Provided data Start Marker

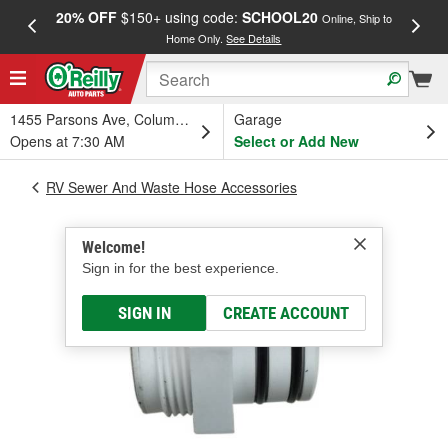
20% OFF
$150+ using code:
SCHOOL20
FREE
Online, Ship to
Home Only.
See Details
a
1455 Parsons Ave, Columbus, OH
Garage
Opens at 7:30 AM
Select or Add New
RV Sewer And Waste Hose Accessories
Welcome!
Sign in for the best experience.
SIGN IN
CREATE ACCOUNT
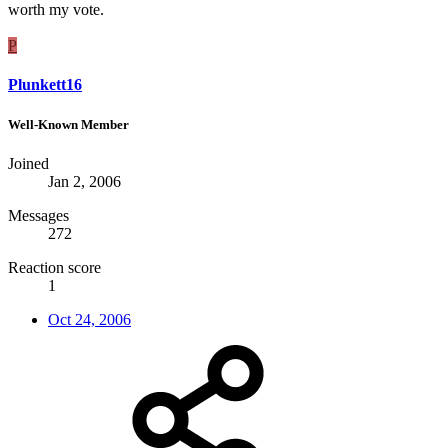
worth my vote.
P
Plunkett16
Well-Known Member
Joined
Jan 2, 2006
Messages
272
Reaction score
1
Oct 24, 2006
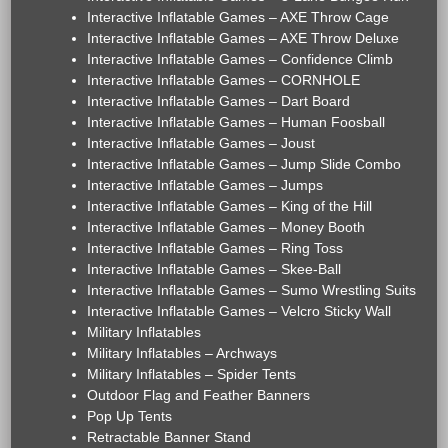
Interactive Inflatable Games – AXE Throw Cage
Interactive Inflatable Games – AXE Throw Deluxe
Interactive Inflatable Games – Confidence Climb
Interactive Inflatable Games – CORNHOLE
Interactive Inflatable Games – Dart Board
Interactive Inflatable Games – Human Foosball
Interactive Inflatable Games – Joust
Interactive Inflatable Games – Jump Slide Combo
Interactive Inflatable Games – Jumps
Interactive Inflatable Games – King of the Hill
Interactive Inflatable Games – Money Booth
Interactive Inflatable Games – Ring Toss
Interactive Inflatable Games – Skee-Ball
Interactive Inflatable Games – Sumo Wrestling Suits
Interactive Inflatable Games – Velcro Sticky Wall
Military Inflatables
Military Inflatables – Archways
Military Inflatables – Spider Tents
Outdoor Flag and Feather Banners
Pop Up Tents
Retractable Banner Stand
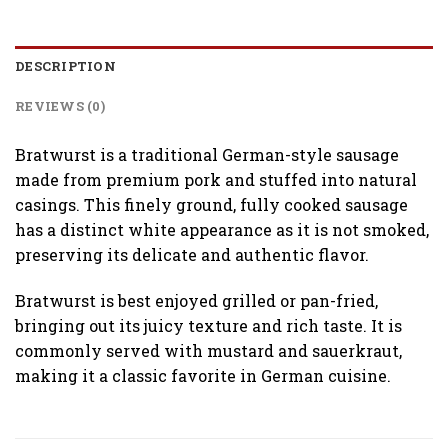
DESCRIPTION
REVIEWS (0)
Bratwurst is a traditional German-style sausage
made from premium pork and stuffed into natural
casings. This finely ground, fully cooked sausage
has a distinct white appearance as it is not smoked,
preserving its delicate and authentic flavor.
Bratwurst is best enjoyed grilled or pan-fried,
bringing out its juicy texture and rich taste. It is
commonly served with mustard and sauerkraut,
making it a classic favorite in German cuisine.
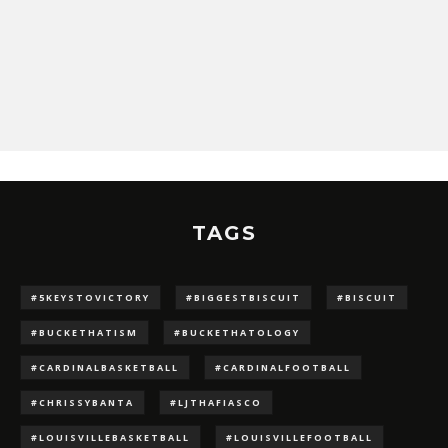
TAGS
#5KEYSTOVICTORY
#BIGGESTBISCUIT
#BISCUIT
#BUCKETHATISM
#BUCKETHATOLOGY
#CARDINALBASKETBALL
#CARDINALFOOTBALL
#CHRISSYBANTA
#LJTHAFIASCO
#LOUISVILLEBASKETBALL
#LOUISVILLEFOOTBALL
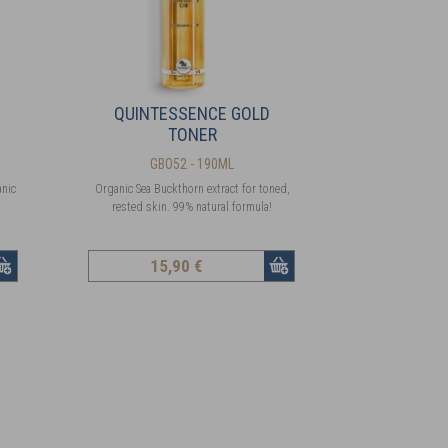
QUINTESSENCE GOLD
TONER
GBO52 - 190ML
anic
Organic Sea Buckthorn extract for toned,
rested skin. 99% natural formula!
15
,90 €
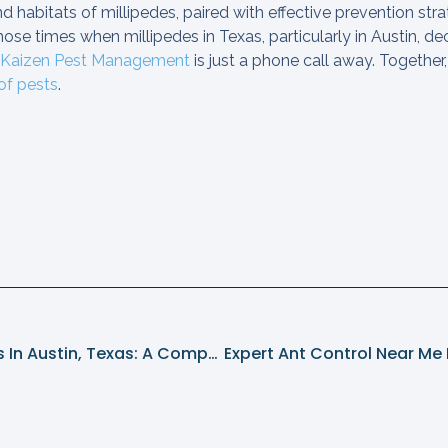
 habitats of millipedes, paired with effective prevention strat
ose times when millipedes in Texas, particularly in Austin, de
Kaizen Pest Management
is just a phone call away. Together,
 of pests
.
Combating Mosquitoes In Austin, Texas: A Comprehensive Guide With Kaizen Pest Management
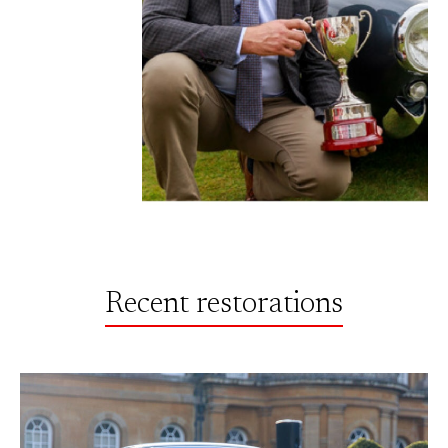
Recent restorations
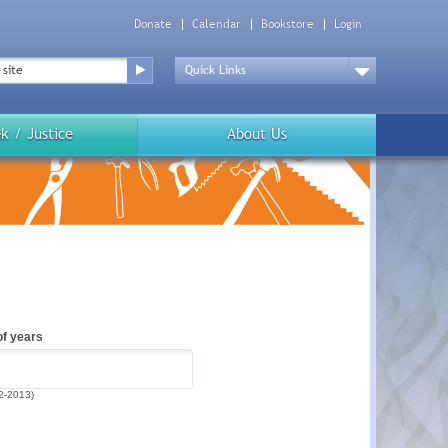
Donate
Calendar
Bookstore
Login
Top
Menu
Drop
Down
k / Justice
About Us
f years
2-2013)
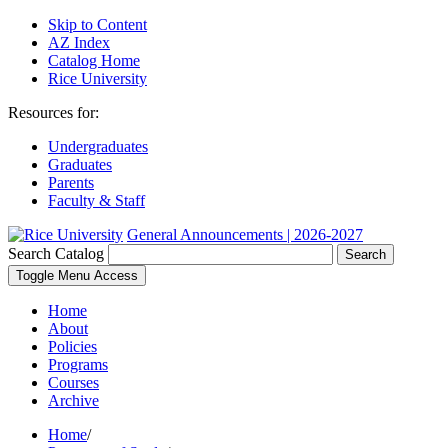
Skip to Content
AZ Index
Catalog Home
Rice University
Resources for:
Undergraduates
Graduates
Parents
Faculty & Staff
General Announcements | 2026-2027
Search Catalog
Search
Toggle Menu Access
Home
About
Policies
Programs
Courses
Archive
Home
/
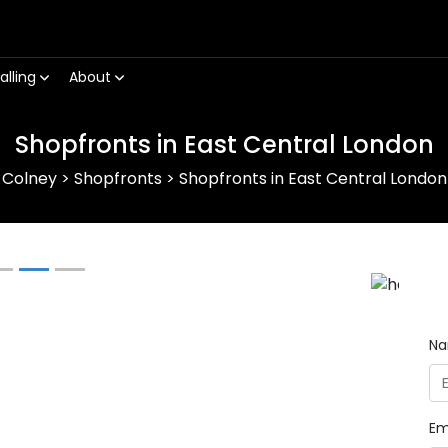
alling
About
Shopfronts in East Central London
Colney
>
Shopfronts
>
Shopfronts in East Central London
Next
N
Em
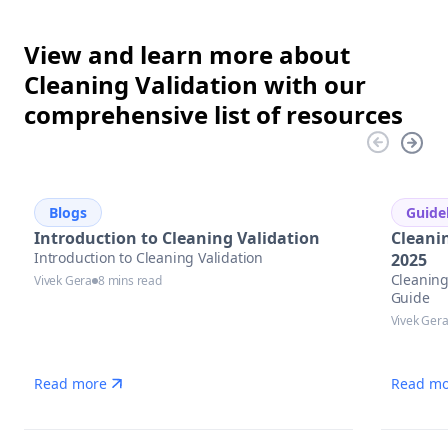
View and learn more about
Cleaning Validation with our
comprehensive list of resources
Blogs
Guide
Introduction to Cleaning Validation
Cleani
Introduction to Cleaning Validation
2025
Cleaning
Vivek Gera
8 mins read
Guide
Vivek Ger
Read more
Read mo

Provided data End Marker

• What this task involves: You are asked to output the records precisely as they appear, minus any pictures.

• Output for this task:
20% OFF
$150+ using code:
SCHOOL20
FREE
Online, Ship to
Home Only.
See Details
a
1455 Parsons Ave, Columbus, OH
Garage
Opens at 7:30 AM
Select or Add New
RV Sewer And Waste Hose Accessories
Welcome!
Sign in for the best experience.
SIGN IN
CREATE ACCOUNT
worth my vote.
P
Plunkett16
Well-Known Member
Joined
Jan 2, 2006
Messages
272
Reaction score
1
Oct 24, 2006
Interactive Inflatable Games – AXE Throw Cage
Interactive Inflatable Games – AXE Throw Deluxe
Interactive Inflatable Games – Confidence Climb
Interactive Inflatable Games – CORNHOLE
Interactive Inflatable Games – Dart Board
Interactive Inflatable Games – Human Foosball
Interactive Inflatable Games – Joust
Interactive Inflatable Games – Jump Slide Combo
Interactive Inflatable Games – Jumps
Interactive Inflatable Games – King of the Hill
Interactive Inflatable Games – Money Booth
Interactive Inflatable Games – Ring Toss
Interactive Inflatable Games – Skee-Ball
Interactive Inflatable Games – Sumo Wrestling Suits
Interactive Inflatable Games – Velcro Sticky Wall
Military Inflatables
Military Inflatables – Archways
Military Inflatables – Spider Tents
Outdoor Flag and Feather Banners
Pop Up Tents
Retractable Banner Stand
DESCRIPTION
REVIEWS (0)
Bratwurst is a traditional German-style sausage
made from premium pork and stuffed into natural
casings. This finely ground, fully cooked sausage
has a distinct white appearance as it is not smoked,
preserving its delicate and authentic flavor.
Bratwurst is best enjoyed grilled or pan-fried,
bringing out its juicy texture and rich taste. It is
commonly served with mustard and sauerkraut,
making it a classic favorite in German cuisine.
TAGS
#5KEYSTOVICTORY
#BIGGESTBISCUIT
#BISCUIT
#BUCKETHATISM
#BUCKETHATOLOGY
#CARDINALBASKETBALL
#CARDINALFOOTBALL
#CHRISSYBANTA
#LJTHAFIASCO
#LOUISVILLEBASKETBALL
#LOUISVILLEFOOTBALL
QUINTESSENCE GOLD
TONER
GBO52 - 190ML
anic
Organic Sea Buckthorn extract for toned,
rested skin. 99% natural formula!
15
,90 €
 habitats of millipedes, paired with effective prevention strat
ose times when millipedes in Texas, particularly in Austin, de
Kaizen Pest Management
is just a phone call away. Together,
 of pests
.
Combating Mosquitoes In Austin, Texas: A Comprehensive Guide With Kaizen Pest Management
Recent restorations
Donate
Calendar
Bookstore
Login
Top
Menu
Drop
Down
k / Justice
About Us
f years
2-2013)
Skip to Content
AZ Index
Catalog Home
Rice University
Resources for:
Undergraduates
Graduates
Parents
Faculty & Staff
General Announcements | 2026-2027
Search Catalog
Search
Toggle Menu Access
Home
About
Policies
Programs
Courses
Archive
Home
/
alling
About
Shopfronts in East Central London
Colney
>
Shopfronts
>
Shopfronts in East Central London
Next
N
Em
View and learn more about
Cleaning Validation with our
comprehensive list of resources
Blogs
Guide
Introduction to Cleaning Validation
Cleani
Introduction to Cleaning Validation
2025
Cleaning
Vivek Gera
8 mins read
Guide
Vivek Ger
Read more
Read mo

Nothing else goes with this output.